Pennsylvania Approves Emergency Bond Measure to Keep DOT Open


Shortly before Thanksgiving, the Pennsylvania Department of Transportation, or PennDOT, announced hundreds of ongoing projects in the state, as well as future projects, would be stopped or delayed on December 1st without immediate action from the state legislature to authorize the agency to borrow $600 million. Fortunately, shortly after PennDOT raised alarm about the impending shutdown, Governor Wolf and state legislators came to an agreement that has now directed PennDOT to anticipate that pending and expected reimbursements will cover current construction and design expenses, allowing ongoing construction and design work to continue.

This agreement was a direct result of the strong advocacy efforts of ASCE’s Pennsylvania members, who mobilized quickly and sent nearly 400 messages to the state legislature in the days before Thanksgiving.
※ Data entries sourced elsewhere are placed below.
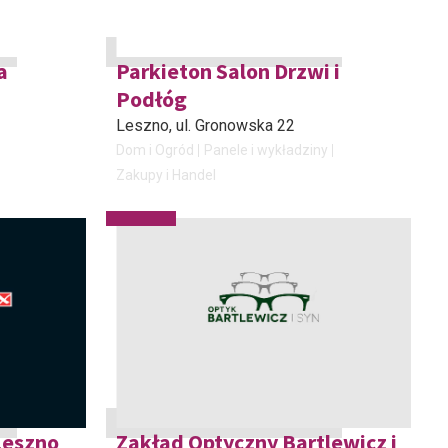
a
Parkieton Salon Drzwi i
Podłóg
Leszno
, ul. Gronowska 22
Dom i Ogród
Panele i wykładziny
Zakupy i Handel
Leszno
Zakład Optyczny Bartlewicz i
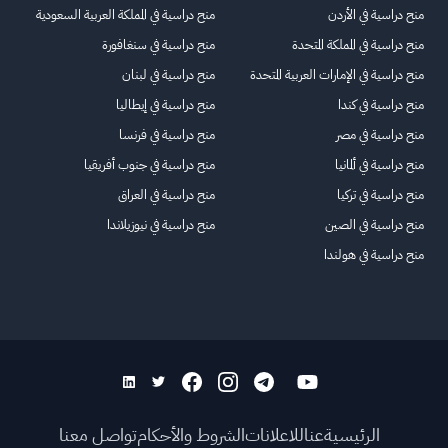
منح دراسية في الأردن
منح دراسية في المملكة العربية السعودية
منح دراسية في المملكة المتحدة
منح دراسية في سنغافورة
منح دراسية في الإمارات العربية المتحدة
منح دراسية في لبنان
منح دراسية في كندا
منح دراسية في إيطاليا
منح دراسية في مصر
منح دراسية في فرنسا
منح دراسية في ألمانيا
منح دراسية في جنوب أفريقيا
منح دراسية في تركيا
منح دراسية في العراق
منح دراسية في الصين
منح دراسية في نيوزيلاندا
منح دراسية في هولندا
الرئيسية
عنا
للاعلانات
الشروط والأحكام
تواصل معنا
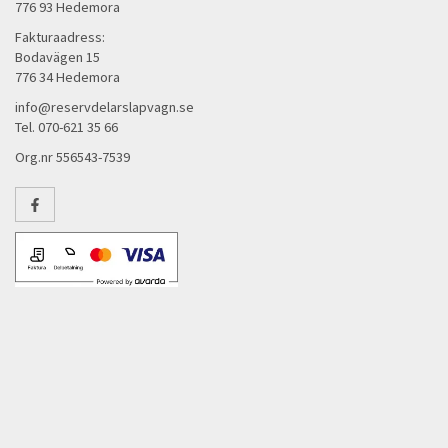
776 93 Hedemora
Fakturaadress:
Bodavägen 15
776 34 Hedemora
info@reservdelarslapvagn.se
Tel. 070-621 35 66
Org.nr 556543-7539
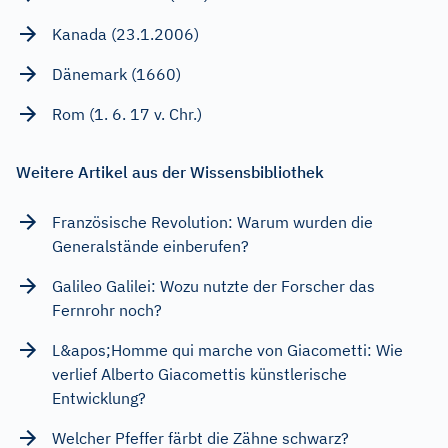
Kanada (23.1.2006)
Dänemark (1660)
Rom (1. 6. 17 v. Chr.)
Weitere Artikel aus der Wissensbibliothek
Französische Revolution: Warum wurden die
Generalstände einberufen?
Galileo Galilei: Wozu nutzte der Forscher das
Fernrohr noch?
L&apos;Homme qui marche von Giacometti: Wie
verlief Alberto Giacomettis künstlerische
Entwicklung?
Welcher Pfeffer färbt die Zähne schwarz?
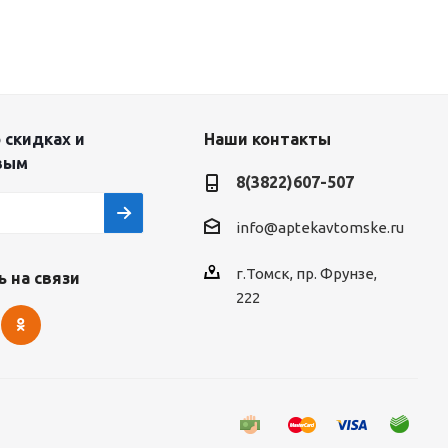
 скидках и
Наши контакты
вым
8(3822)607-507
info@aptekavtomske.ru
г.Томск, пр. Фрунзе,
 на связи
222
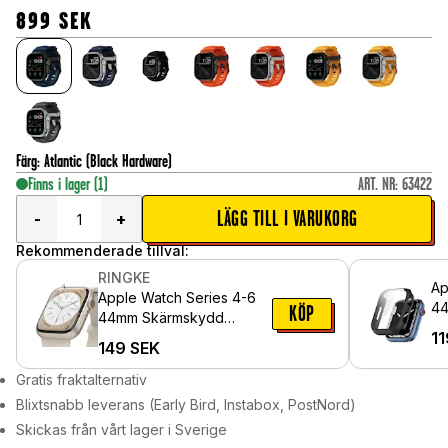
899
SEK
Färg
:
Atlantic (Black Hardware)
Finns i lager
(1)
ART. NR
:
63422
LÄGG TILL I VARUKORG
-
+
Rekommenderade tillval:
RINGKE
Ap
Apple Watch Series 4-6
44
KÖP
44mm Skärmskydd
me
11
skyddsfilm - Dual Easy (3-
149
SEK
sk
pack)
Gratis fraktalternativ
Blixtsnabb leverans (Early Bird, Instabox, PostNord)
Skickas från vårt lager i Sverige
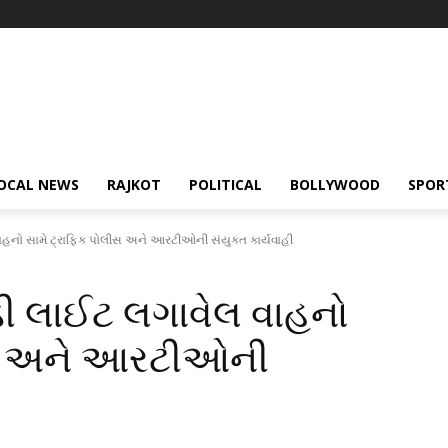
OCAL NEWS
RAJKOT
POLITICAL
BOLLYWOOD
SPOR
નો સામે ટ્રાફિક પોલીસ અને આરટીઓની સંયુક્ત કાર્યવાહી
ી લાઈટ લગાવેલ વાહનો
ીસ અને આરટીઓની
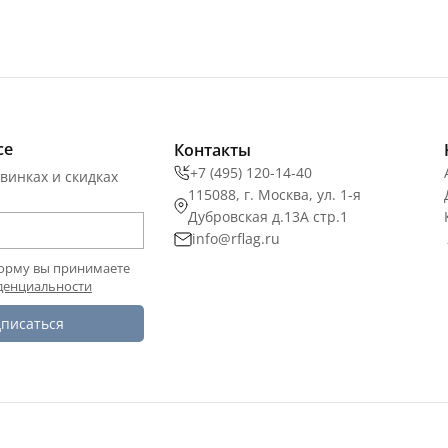
се
Контакты
+7 (495) 120-14-40
винках и скидках
115088, г. Москва, ул. 1-я
Дубровская д.13А стр.1
info@rflag.ru
орму вы принимаете
денциальности
писаться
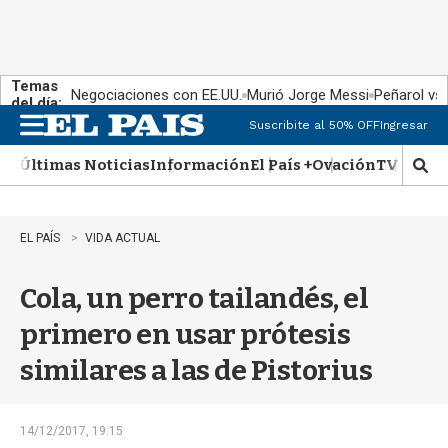
Temas
Negociaciones con EE.UU.
Murió Jorge Messi
Peñarol vs
del día:
Suscribite al 50% OFF
Ingresar
M
e
Últimas Noticias
Información
El País +
Ovación
TV Show
n
M
u
o
s
t
EL PAÍS
VIDA ACTUAL
r
a
Cola, un perro tailandés, el
r
b
primero en usar prótesis
�
s
similares a las de Pistorius
q
u
e
d
14/12/2017, 19:15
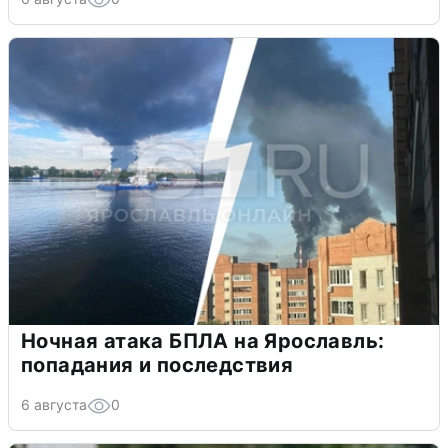
Ночная атака БПЛА на Ярославль:
попадания и последствия
6 августа
0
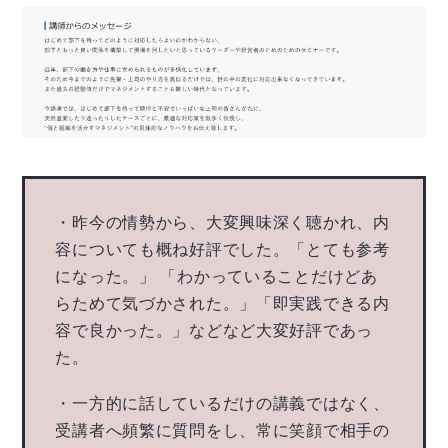
・昨今の情勢から、大変興味深く聴かれ、内
容についても概ね好評でした。「とても参考
になった。」 「わかっていることだけどあ
らためて気づかされた。」「即実践できる内
容で良かった。」などなど大変好評であっ
た。
・一方的に話しているだけの講義ではなく、
受講者へ頻繁に質問をし、常に笑顔で相手の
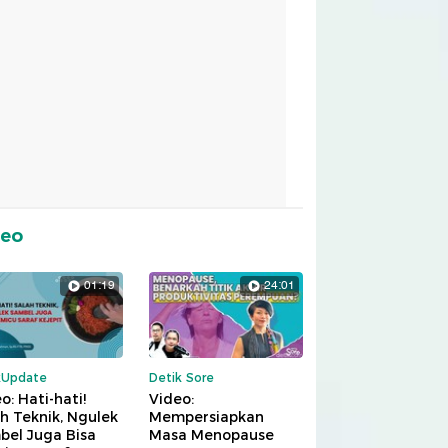
deo
01:19
24:01
kUpdate
Detik Sore
o: Hati-hati!
Video:
h Teknik, Ngulek
Mempersiapkan
bel Juga Bisa
Masa Menopause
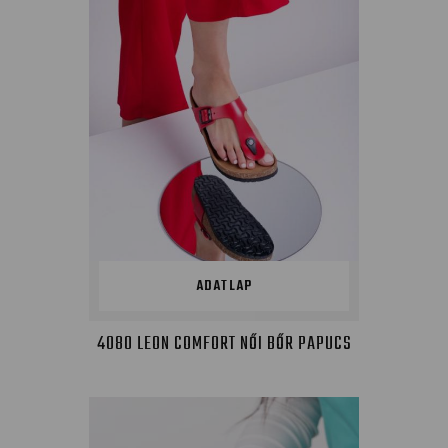
ADATLAP
4080 LEON COMFORT NŐI BŐR PAPUCS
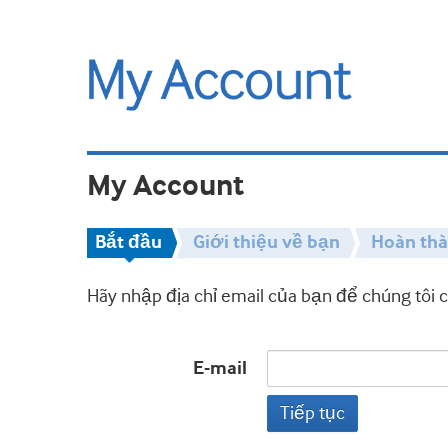
My Account
Bắt đầu
Giới thiệu về bạn
Hoàn th
Hãy nhập địa chỉ email của bạn để chúng tôi 
E-mail
Tiếp tục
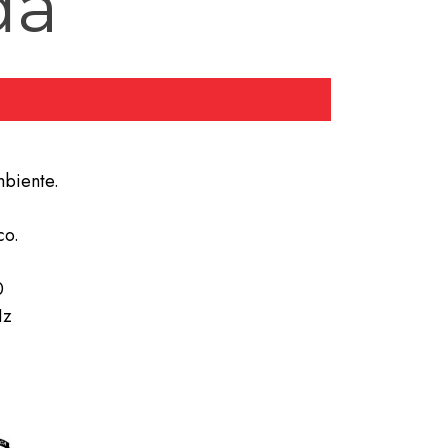
da
biente.
co.
0
Hz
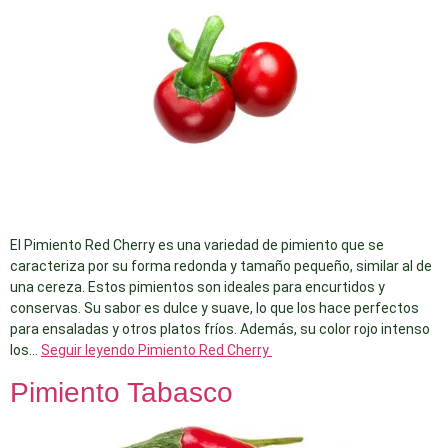
El Pimiento Red Cherry es una variedad de pimiento que se
caracteriza por su forma redonda y tamaño pequeño, similar al de
una cereza. Estos pimientos son ideales para encurtidos y
conservas. Su sabor es dulce y suave, lo que los hace perfectos
para ensaladas y otros platos fríos. Además, su color rojo intenso
los…
Seguir leyendo
Pimiento Red Cherry
Pimiento Tabasco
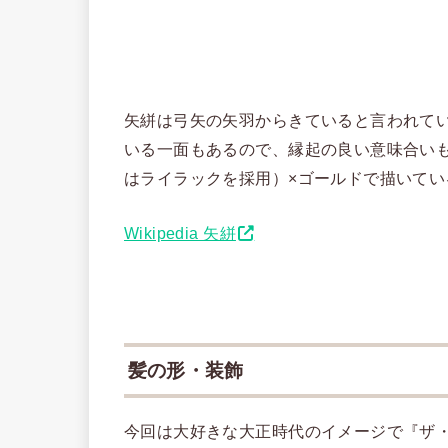
矢絣は弓矢の矢羽からきていると言われて
いる一面もあるので、縁起の良い意味合い
はライラックを採用）×ゴールドで描いてい
Wikipedia 矢絣
髪の形・装飾
今回は大好きな大正時代のイメージで『ザ・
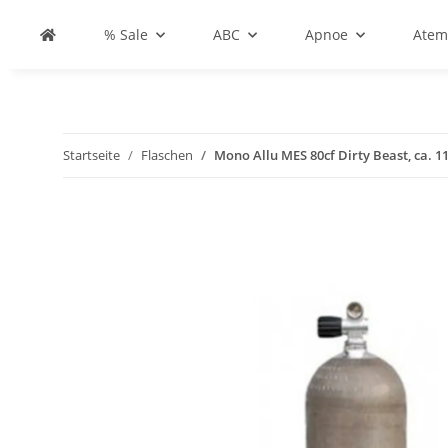
% Sale
ABC
Apnoe
Atem
Startseite
Flaschen
Mono Allu MES 80cf Dirty Beast, ca. 1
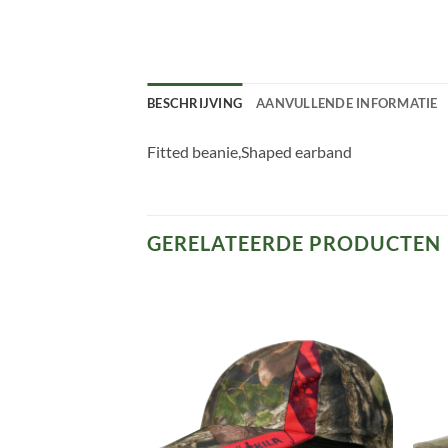
BESCHRIJVING
AANVULLENDE INFORMATIE
Fitted beanie,Shaped earband
GERELATEERDE PRODUCTEN
Toevoegen
Toevoegen
aan
aan
verlanglijst
verlanglijst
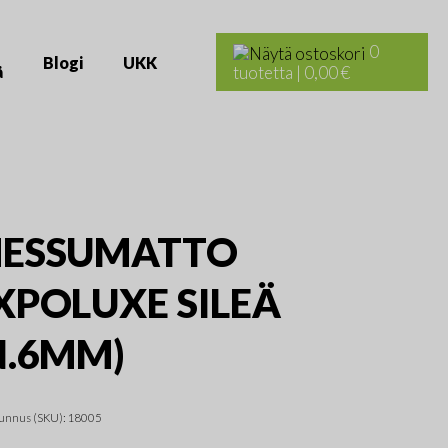
Haku:
0
Blogi
UKK
ä
tuotetta
|
0,00 €
ESSUMATTO
XPOLUXE SILEÄ
N.6MM)
unnus (SKU):
18005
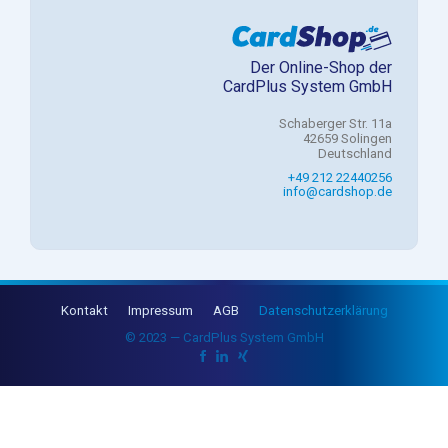
Der Online-Shop der
CardPlus System GmbH
Schaberger Str. 11a
42659 Solingen
Deutschland
+49 212 22440256
info@cardshop.de
Kontakt
Impressum
AGB
Datenschutzerklärung
© 2023 — CardPlus System GmbH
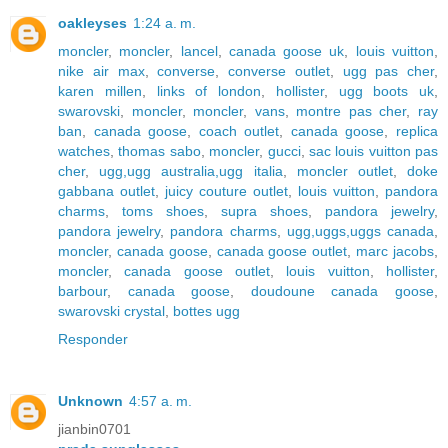
oakleyses
1:24 a. m.
moncler
,
moncler
,
lancel
,
canada goose uk
,
louis vuitton
,
nike air max
,
converse
,
converse outlet
,
ugg pas cher
,
karen millen
,
links of london
,
hollister
,
ugg boots uk
,
swarovski
,
moncler
,
moncler
,
vans
,
montre pas cher
,
ray
ban
,
canada goose
,
coach outlet
,
canada goose
,
replica
watches
,
thomas sabo
,
moncler
,
gucci
,
sac louis vuitton pas
cher
,
ugg,ugg australia,ugg italia
,
moncler outlet
,
doke
gabbana outlet
,
juicy couture outlet
,
louis vuitton
,
pandora
charms
,
toms shoes
,
supra shoes
,
pandora jewelry
,
pandora jewelry
,
pandora charms
,
ugg,uggs,uggs canada
,
moncler
,
canada goose
,
canada goose outlet
,
marc jacobs
,
moncler
,
canada goose outlet
,
louis vuitton
,
hollister
,
barbour
,
canada goose
,
doudoune canada goose
,
swarovski crystal
,
bottes ugg
Responder
Unknown
4:57 a. m.
jianbin0701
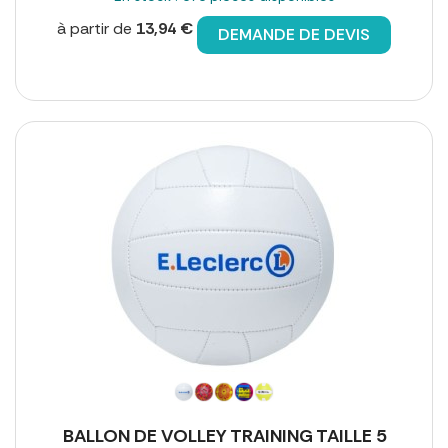
à partir de
13,94 €
DEMANDE DE DEVIS
BALLON DE VOLLEY TRAINING TAILLE 5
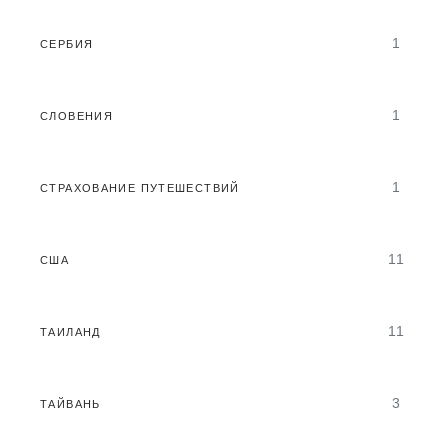
1
СЕРБИЯ
1
СЛОВЕНИЯ
1
СТРАХОВАНИЕ ПУТЕШЕСТВИЙ
11
США
11
ТАИЛАНД
3
ТАЙВАНЬ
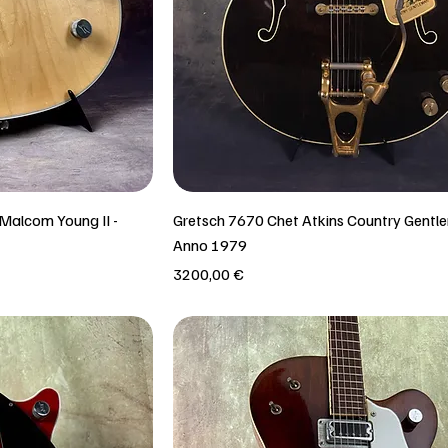
alcom Young II -
Gretsch 7670 Chet Atkins Country Gentl
Anno 1979
Prezzo
3200,00 €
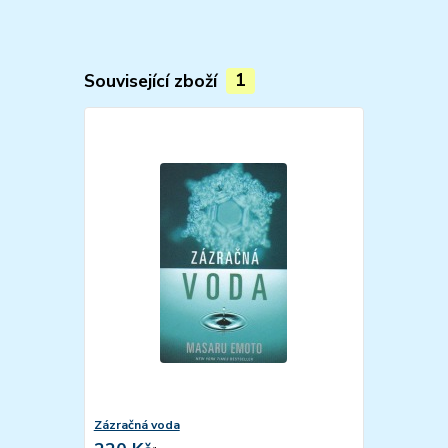
Související zboží
1
Zázračná voda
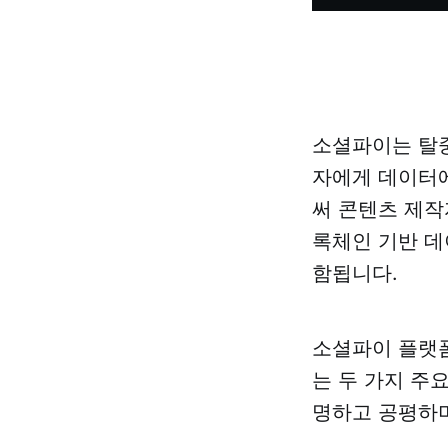
소셜파이는 탈중
자에게 데이터에
써 콘텐츠 제작
록체인 기반 데
함됩니다.
소셜파이 플랫
는 두 가지 주
명하고 공평하며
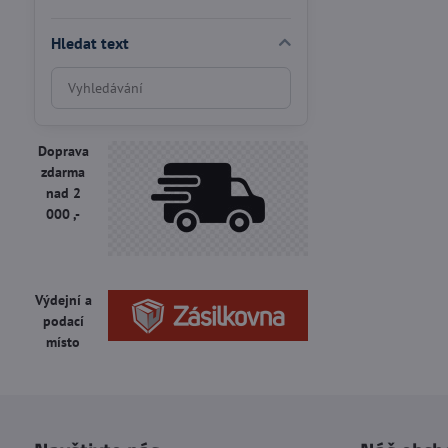
Hledat text
Prohledat
výsledky
filtru
fulltextem
Doprava
zdarma
nad 2
000 ,-
Výdejní a
podací
místo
Unfortunately, the bipartisan agreement is only a temporary solution. A more permanent solution for the department’s funding shortfall will need to be identified by February or March 2021. Despite the temporary fix, 50 projects the state expected to put out for bid in early December are now delayed until a longer-term solution is found.

The recent emergency at PennDOT is just one example of the budget shortfalls facing DOTs across the country due to the COVID-19 pandemic. In Pennsylvania for example, reductions in road traffic since March will cost PennDOT $500 million to $600 million in gasoline tax revenue this year, rendering the department out of cash. Nationally, the American Association of State Highway and Transportation Officials estimates that state DOT revenue losses due to the pandemic totals $37 billion over five years – through fiscal year (FY) 2024 – with an estimated loss of $16 billion in FY2020. As a result, the ability of state DOTs to carry out their core functions, including capital construction programs, is threatened. Since the beginning of the pandemic, many state DOTs have imposed furloughs and delayed or cancelled $8.6 billion in critical transportation projects, putting at risk transportation construction jobs and the timely realization of benefits those projects bring to communities and commerce.

Now is the time for Congress to act and address the funding shortfalls seen in DOTs across the country. The threat of state DOTs canceling and delaying projects is not unique to Pennsylvania and without further COVID-19 relief from Congress, our nation’s $2 trillion infrastructure deficit will continue to grow, hurting economic recovery efforts and negatively impacting the quality of life for every American.